What to produce: Return the lines below exactly, starting with the line that contains "要开始使用 AKOOL，只需使用您的电子邮件" and stopping after the last line.

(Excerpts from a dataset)

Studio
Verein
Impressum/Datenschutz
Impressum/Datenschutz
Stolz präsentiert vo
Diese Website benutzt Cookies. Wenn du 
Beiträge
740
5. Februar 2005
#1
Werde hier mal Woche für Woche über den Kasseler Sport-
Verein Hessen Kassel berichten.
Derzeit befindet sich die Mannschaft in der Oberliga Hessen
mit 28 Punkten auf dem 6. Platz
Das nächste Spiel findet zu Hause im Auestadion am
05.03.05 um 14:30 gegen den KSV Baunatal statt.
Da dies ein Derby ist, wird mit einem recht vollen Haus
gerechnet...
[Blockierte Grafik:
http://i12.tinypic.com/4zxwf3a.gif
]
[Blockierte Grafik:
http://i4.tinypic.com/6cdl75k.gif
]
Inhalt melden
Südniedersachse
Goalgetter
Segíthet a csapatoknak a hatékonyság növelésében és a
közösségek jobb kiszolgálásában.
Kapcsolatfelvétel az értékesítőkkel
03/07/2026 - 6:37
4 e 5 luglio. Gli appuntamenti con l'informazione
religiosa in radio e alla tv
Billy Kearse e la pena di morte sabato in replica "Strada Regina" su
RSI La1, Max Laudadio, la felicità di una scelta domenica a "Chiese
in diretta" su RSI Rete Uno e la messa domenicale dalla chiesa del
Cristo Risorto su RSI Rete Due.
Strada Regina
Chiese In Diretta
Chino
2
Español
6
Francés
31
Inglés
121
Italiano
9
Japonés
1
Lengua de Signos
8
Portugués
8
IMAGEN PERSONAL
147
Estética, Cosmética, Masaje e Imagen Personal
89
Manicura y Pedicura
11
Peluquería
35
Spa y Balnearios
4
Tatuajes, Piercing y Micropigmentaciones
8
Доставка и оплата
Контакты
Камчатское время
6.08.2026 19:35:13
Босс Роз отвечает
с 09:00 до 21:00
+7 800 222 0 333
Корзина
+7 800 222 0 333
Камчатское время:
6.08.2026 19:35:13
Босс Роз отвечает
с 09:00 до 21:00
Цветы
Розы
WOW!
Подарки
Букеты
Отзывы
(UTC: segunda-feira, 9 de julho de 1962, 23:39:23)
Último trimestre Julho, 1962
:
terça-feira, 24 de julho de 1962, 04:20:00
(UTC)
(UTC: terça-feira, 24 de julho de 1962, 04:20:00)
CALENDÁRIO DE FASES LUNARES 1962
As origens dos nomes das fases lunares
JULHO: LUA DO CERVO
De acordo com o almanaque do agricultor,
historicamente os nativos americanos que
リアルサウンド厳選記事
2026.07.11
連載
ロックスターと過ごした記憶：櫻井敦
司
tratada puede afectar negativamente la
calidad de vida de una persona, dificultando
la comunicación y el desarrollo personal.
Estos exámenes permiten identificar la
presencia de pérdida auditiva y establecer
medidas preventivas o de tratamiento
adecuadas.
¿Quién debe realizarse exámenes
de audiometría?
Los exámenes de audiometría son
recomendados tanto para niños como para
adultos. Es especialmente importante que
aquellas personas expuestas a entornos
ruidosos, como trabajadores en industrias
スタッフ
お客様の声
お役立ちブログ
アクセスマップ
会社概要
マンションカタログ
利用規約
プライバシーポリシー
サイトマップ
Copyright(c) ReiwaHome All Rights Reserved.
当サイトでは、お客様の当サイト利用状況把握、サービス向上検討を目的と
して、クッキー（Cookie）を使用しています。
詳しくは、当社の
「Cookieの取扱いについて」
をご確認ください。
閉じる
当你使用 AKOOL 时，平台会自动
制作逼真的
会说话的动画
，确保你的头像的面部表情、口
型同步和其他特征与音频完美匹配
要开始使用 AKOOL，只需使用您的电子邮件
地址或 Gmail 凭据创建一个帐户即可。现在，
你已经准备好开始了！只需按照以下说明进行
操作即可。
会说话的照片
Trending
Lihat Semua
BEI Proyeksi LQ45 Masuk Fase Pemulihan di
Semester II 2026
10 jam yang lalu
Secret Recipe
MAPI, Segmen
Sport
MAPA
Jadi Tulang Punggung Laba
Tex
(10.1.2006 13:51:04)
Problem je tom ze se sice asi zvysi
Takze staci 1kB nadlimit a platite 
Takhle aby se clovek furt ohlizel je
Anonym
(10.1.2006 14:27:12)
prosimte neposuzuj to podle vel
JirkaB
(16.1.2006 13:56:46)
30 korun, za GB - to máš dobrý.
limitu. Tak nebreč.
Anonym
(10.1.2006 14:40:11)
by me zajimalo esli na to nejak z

Finished task:
要开始使用 AKOOL，只需使用您的电子邮件
地址或 Gmail 凭据创建一个帐户即可。现在，
你已经准备好开始了！只需按照以下说明进行
操作即可。
会说话的照片
Trending
Lihat Semua
BEI Proyeksi LQ45 Masuk Fase Pemulihan di
Semester II 2026
10 jam yang lalu
Secret Recipe
MAPI, Segmen
Sport
MAPA
Jadi Tulang Punggung Laba
Tex
(10.1.2006 13:51:04)
Problem je tom ze se sice asi zvysi
Takze staci 1kB nadlimit a platite 
Takhle aby se clovek furt ohlizel je
Anonym
(10.1.2006 14:27:12)
prosimte neposuzuj to podle vel
JirkaB
(16.1.2006 13:56:46)
30 korun, za GB - to máš dobrý.
limitu. Tak nebreč.
Anonym
(10.1.2006 14:40:11)
by me zajimalo esli na to nejak z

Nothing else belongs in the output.